Amy was sixteen when one day the usual energetic Nickie seemed tired, the next day still tired, and on the third day lethargic. She was diagnosed with hemangiosarcoma, a fast-spreading cancer that was too advanced for a surgeon to strip it all out or for chemotherapy to hold it at bay.
Nickie’s decline was swift. Her suffering would be certain if she was not given the mercy that is right for innocent animals; and no one could bear to see her suffer.
Because God is never cruel, there is a reason for all things. We must know the pain of loss; because if we never knew it, we would have no compassion for others, and we would become monsters of self-regard, creatures of unalloyed self-interest. The terrible pain of loss teaches humility to our prideful kind, has the power to soften uncaring hearts, to make a better person of a good one.

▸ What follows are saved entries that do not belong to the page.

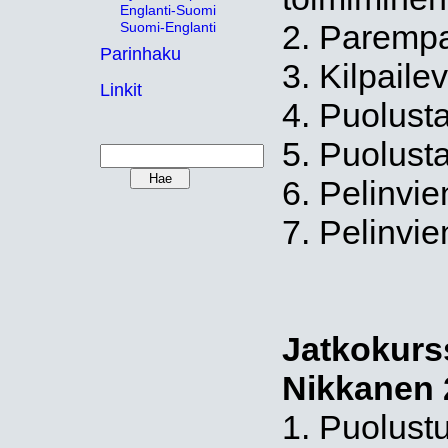
Englanti-Suomi
2. Parempa
Suomi-Englanti
Parinhaku
3. Kilpail
Linkit
4. Puolust
5. Puolust
6. Pelinvie
7. Pelinvie
Jatkokurs
Nikkanen 
1. Puolustu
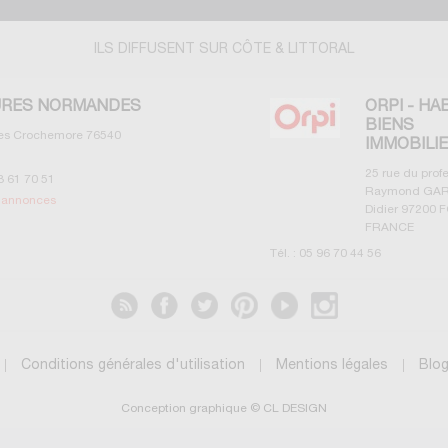
ILS DIFFUSENT SUR CÔTE & LITTORAL
RES NORMANDES
ORPI - HA
BIENS
les Crochemore
76540
IMMOBILI
25 rue du prof
3 61 70 51
Raymond GAR
s annonces
Didier
97200
F
FRANCE
Tél. :
05 96 70 44 56
Voir les annonces
Conditions générales d'utilisation
Mentions légales
Blo
Conception graphique © CL DESIGN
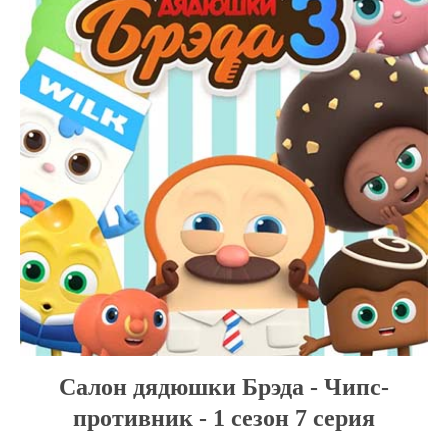
Салон дядюшки Брэда - Чипс-
противник - 1 сезон 7 серия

Mother of Mercy was a fine school as well as an orphanage. The passing of Nickie, dear mascot to all and sister to Amy, provided an opportunity not only to share but also to learn.
Those girls who felt strong enough-most did-were invited to assemble at twilight in the quadrangle, where the issue of animals’ souls was not debated but quietly accepted, and where prayers were said for Nickie. And during prayers, as twilight faded, candles were raised, hundreds of candles, while at the center of those assembled, Amy knelt beside her best friend to give comfort and to bear witness.
Sister Agnes Mary, the infirmarian, had volunteered to assist Dr. Shepherd, the veterinarian, in the administration of the two injections. The first would be a sedative to convey Nickie into a deep sleep, and the second would be the drug that stopped her heart.
Nickie’s favorite recreation-room sofa had earlier been placed in the center of the quadrangle, and Nickie, so weakened, had been carried to it. Amy knelt on the ground, face to face with this first dog that she had ever saved.
Estimated to have been three when she had limped up the meadow to her mistress, Nickie had been fourteen there in the last twilight of her fabled life, but she had still looked like a puppy, with little white in her face.
Only sixteen, Amy found a strength in herself that she had not known she possessed, strength to keep her voice calm and reassuring, even if she could not hold back the tears.